Pink Floyd, Fleetwood Mac, Andrea Bocelli, John Mayer, and Taylor Swift are just five of the thousands of of the artists that have recorded at The Village Recording Studio and made it big. On July 19, 2012, GRAMMY Campers had a rare chance to take a tour around The Village Recording Studio. The smell of cinnamon candle was in the air as we all stood, amazed at what was before us. The building, which was built in the 1920's, used to be a Masonic Temple by the Freemasons. It was used for those purposes until Geordie Hormel (from the Hormel Food Corporation) bought the building and turned it into a recording studio with a meditation building for the Maharishi and The Beatles. The campers were surprisingly more excited about the Maharishi having been in the same room as them, rather than The Beatles.

The first things that they saw yesterday were the all of the shiny, platinum records on the walls in the front room. These records ranged anywhere from All American Rejects to The Rolling Stones and Tom Petty and the Heartbreakers. After splitting into two groups, half of the students went with Tina Morris and the students went and saw a band who was recording for its new album. Morris, the Studio Manager, told us about the history of the building and all of the famous musicians and producers that have worked and walked through the same halls as us.

The Campers then got to tour the different studios where many platinum artists have recorded in the past.
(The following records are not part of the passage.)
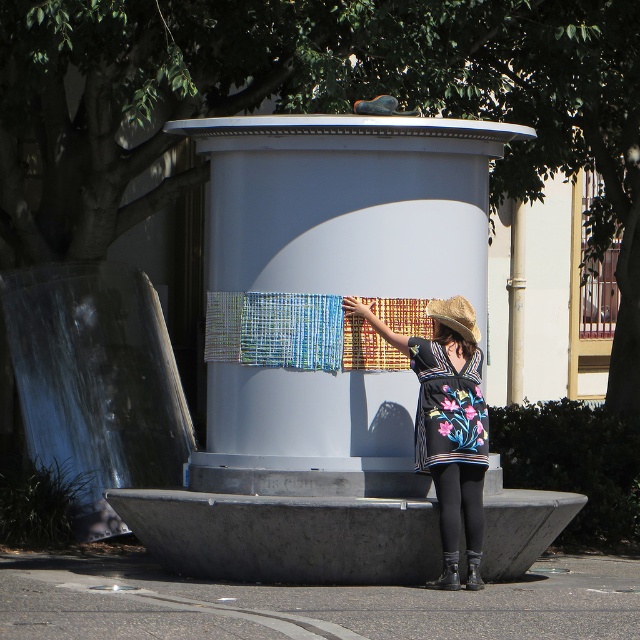 You are a photographer planning to take a photo of the floral dress at center and the textured woven cloth at center in the outdoor scene. Which object should you focus on first if you want to capture both in a single frame without moving the camera, considering their sizes?

The floral dress at center is larger in size than the textured woven cloth at center, so you should focus on the floral dress at center first to ensure it fills the frame appropriately before adjusting for the smaller cloth.

You are a photographer trying to capture the person in the scene. If you want to focus on the leather boot at lower center, should you position yourself to the left or right of the floral embroidered dress at center?

You should position yourself to the left of the floral embroidered dress at center because the leather boot at lower center is to the left of the floral embroidered dress at center. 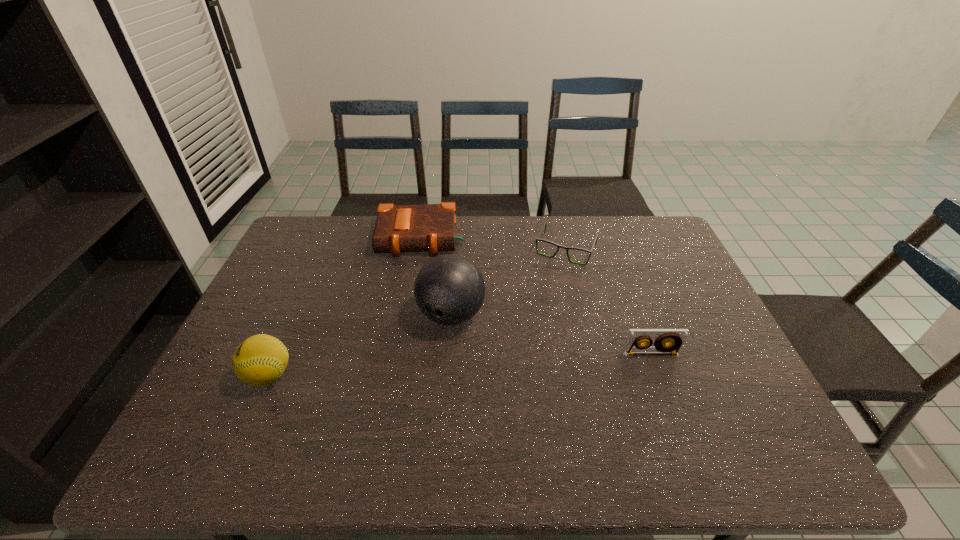 Locate an element on the screen. free space on the desktop that is between the leftmost object and the videotape and is positioned on the spine side of the second shortest object is located at coordinates (409, 368).

Locate an element on the screen. The height and width of the screenshot is (540, 960). vacant space on the desktop that is between the fourth shortest object and the videotape and is positioned on the lens of the shortest object is located at coordinates (516, 362).

At what (x,y) coordinates should I click in order to perform the action: click on vacant space on the desktop that is between the softball and the videotape and is positioned on the grip area of the tallest object. Please return your answer as a coordinate pair (x, y). The image size is (960, 540). Looking at the image, I should click on (416, 368). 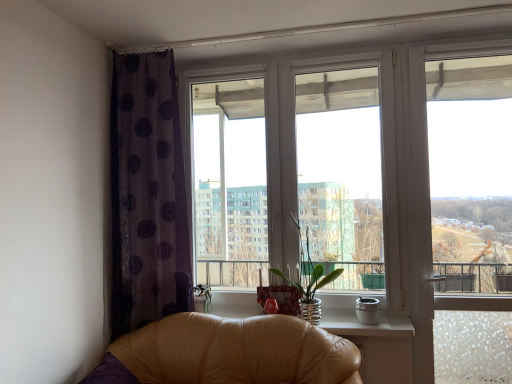 Question: Is transparent glass window at center outside purple sheer curtain at left?

Choices:
 (A) yes
 (B) no

Answer: (A)

Question: Is transparent glass window at center facing away from purple sheer curtain at left?

Choices:
 (A) yes
 (B) no

Answer: (B)

Question: Is transparent glass window at center with purple sheer curtain at left?

Choices:
 (A) no
 (B) yes

Answer: (A)

Question: Is transparent glass window at center thinner than purple sheer curtain at left?

Choices:
 (A) no
 (B) yes

Answer: (B)

Question: Considering the relative sizes of transparent glass window at center and purple sheer curtain at left in the image provided, is transparent glass window at center bigger than purple sheer curtain at left?

Choices:
 (A) yes
 (B) no

Answer: (A)

Question: Does transparent glass window at center appear on the left side of purple sheer curtain at left?

Choices:
 (A) no
 (B) yes

Answer: (A)

Question: From a real-world perspective, is clear glass window at upper right positioned over transparent glass window at center based on gravity?

Choices:
 (A) no
 (B) yes

Answer: (A)

Question: Does clear glass window at upper right have a larger size compared to transparent glass window at center?

Choices:
 (A) yes
 (B) no

Answer: (B)

Question: Is clear glass window at upper right positioned in front of transparent glass window at center?

Choices:
 (A) no
 (B) yes

Answer: (B)

Question: Is clear glass window at upper right next to transparent glass window at center and touching it?

Choices:
 (A) yes
 (B) no

Answer: (B)

Question: Does clear glass window at upper right have a greater height compared to transparent glass window at center?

We sat in the same room where Lady Gaga recorded the platinum album Fame. On the third floor, the Campers saw the studio that was being built to the specifications of John Mayer and went into the studio where Ken Caillat, record producer and father of artist Colbie Caillat, met his wife.

The last stop on the trip was into a large ballroom area that will be used to record strings for tracks and the Freemasons used to have their initiations in. Now it will be used for the hit songs we will all hear in the future.

This was a spectacular trip for any person who was lucky enough to be there. It was full of so much history and music that it was hard not to just sit there and be awestruck and speechless. From the million-dollar mixing boards to Andrea Bocelli recording down the hall, it was something that most can only dream of seeing. We can only wait to see what else will come out of that studio.